*** Supplied information ***

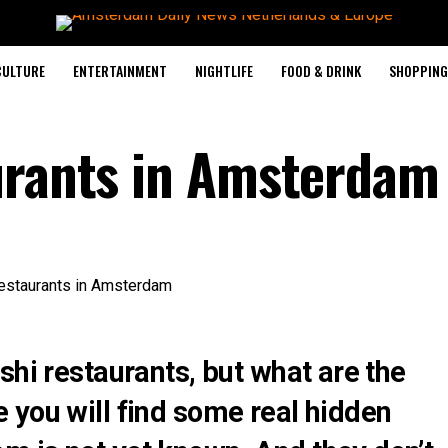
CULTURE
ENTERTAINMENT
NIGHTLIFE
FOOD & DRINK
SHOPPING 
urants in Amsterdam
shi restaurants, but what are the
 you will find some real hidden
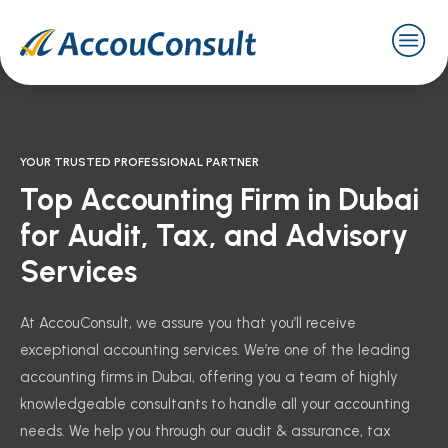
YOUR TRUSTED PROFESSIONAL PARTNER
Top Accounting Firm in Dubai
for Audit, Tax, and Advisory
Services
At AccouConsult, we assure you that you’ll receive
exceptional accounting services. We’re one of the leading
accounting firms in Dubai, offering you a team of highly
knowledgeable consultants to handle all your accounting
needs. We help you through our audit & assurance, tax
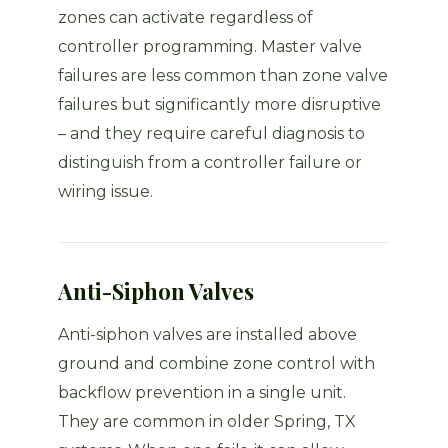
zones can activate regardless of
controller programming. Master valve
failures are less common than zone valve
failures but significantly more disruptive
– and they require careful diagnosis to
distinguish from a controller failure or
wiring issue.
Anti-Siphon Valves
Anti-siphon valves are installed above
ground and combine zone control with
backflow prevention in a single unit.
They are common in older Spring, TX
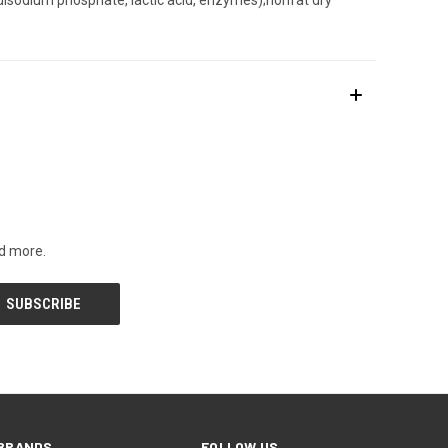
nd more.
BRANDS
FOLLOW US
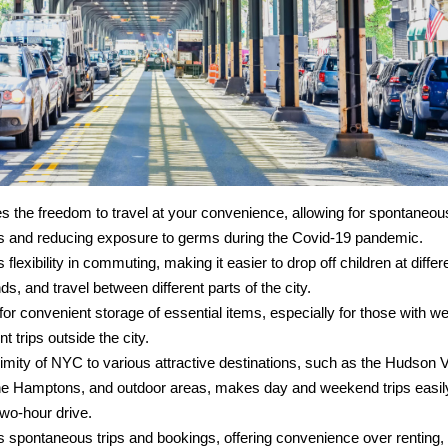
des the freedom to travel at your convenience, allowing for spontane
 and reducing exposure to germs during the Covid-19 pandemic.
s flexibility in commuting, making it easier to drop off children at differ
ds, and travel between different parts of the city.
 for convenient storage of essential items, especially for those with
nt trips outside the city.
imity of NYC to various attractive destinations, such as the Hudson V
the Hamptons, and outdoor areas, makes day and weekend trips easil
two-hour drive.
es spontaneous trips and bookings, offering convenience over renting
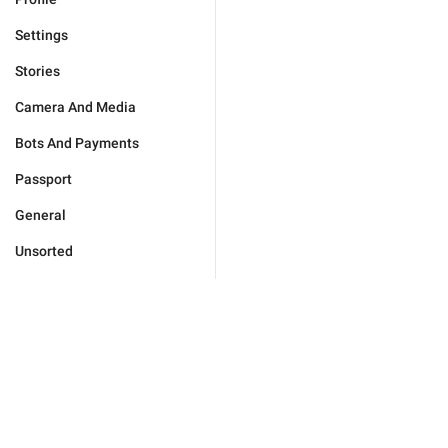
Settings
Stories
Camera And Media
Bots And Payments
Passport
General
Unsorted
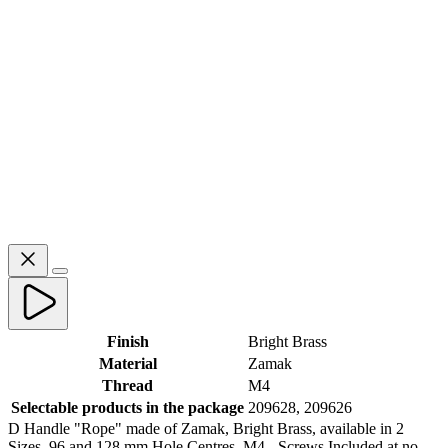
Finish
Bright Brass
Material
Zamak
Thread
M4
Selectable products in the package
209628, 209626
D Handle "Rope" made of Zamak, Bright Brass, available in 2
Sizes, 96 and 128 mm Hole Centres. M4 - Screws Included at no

*** End of Supplied information ***
*** Supplied information ***

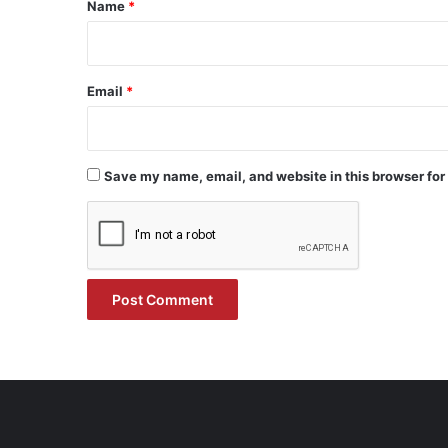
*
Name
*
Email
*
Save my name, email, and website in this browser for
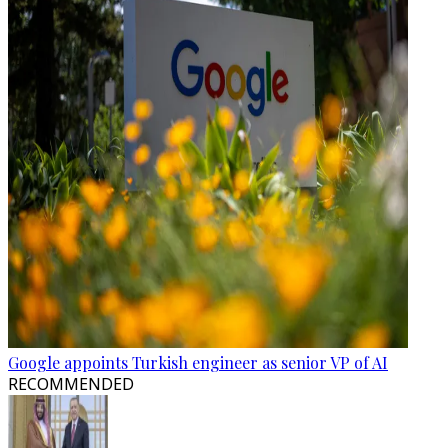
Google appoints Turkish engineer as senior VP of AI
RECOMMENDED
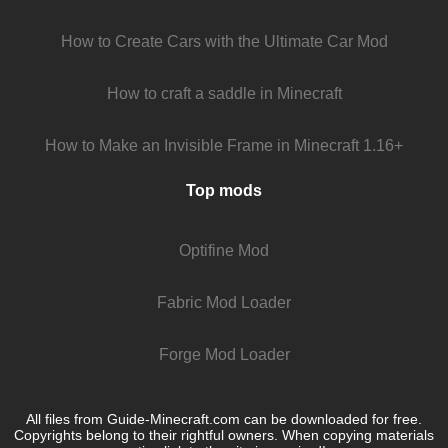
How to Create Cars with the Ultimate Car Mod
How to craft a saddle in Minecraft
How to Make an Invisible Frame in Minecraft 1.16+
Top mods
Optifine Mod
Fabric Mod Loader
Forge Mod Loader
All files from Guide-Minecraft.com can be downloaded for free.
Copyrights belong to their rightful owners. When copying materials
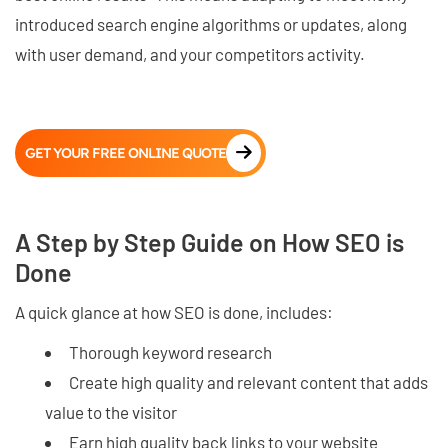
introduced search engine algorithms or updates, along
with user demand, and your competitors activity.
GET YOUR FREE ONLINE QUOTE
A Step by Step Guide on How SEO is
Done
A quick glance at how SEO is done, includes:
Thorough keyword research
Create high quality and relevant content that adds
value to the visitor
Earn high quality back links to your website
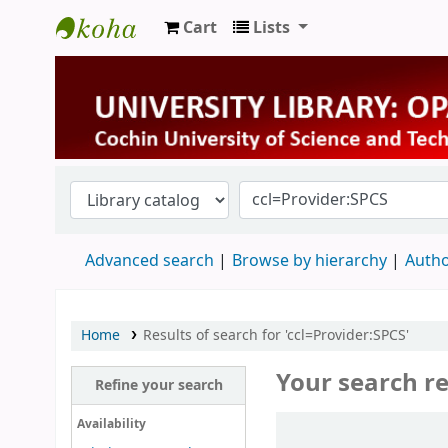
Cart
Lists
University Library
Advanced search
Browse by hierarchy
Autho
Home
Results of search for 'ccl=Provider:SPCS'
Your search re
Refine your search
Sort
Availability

*** End of Supplied information ***
*** Supplied information ***

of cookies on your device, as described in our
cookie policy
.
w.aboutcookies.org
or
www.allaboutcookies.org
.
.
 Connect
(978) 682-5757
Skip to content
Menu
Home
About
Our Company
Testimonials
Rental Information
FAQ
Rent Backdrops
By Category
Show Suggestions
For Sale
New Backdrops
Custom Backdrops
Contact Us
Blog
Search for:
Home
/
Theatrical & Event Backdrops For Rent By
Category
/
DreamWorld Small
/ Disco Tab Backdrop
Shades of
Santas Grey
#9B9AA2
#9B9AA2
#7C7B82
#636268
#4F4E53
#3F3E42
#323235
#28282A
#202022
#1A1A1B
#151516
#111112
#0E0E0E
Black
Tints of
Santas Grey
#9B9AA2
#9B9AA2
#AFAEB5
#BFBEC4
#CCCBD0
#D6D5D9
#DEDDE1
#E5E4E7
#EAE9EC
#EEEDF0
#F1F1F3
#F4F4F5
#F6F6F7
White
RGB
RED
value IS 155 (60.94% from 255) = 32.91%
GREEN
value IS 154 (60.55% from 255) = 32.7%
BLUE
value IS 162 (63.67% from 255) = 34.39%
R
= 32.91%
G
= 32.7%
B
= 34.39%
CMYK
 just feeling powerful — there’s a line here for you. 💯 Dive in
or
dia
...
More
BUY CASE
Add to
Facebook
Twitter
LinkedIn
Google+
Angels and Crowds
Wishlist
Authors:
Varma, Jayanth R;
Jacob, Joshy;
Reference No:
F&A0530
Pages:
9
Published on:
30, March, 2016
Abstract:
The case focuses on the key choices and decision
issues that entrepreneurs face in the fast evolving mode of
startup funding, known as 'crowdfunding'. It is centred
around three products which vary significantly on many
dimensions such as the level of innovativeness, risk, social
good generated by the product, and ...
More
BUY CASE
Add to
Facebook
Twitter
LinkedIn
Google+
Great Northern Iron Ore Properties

*** End of Supplied information ***

### Task objective
Nothing but the lines from the one containing "Save my name, email, and" through the one containing "University Library" should appear, copied exactly from the material above and without pictures.

### Written solution
Save my name, email, and website in this browser for
Google appoints Turkish engineer as senior VP of AI
RECOMMENDED
How to Create Cars with the Ultimate Car Mod
How to craft a saddle in Minecraft
How to Make an Invisible Frame in Minecraft 1.16+
Top mods
Optifine Mod
Fabric Mod Loader
Forge Mod Loader
All files from Guide-Minecraft.com can be downloaded for free.
Copyrights belong to their rightful owners. When copying materials
introduced search engine algorithms or updates, along
with user demand, and your competitors activity.
GET YOUR FREE ONLINE QUOTE
A Step by Step Guide on How SEO is
Done
A quick glance at how SEO is done, includes:
Thorough keyword research
Create high quality and relevant content that adds
value to the visitor
Earn high quality back links to your website
Cart
Lists
University Library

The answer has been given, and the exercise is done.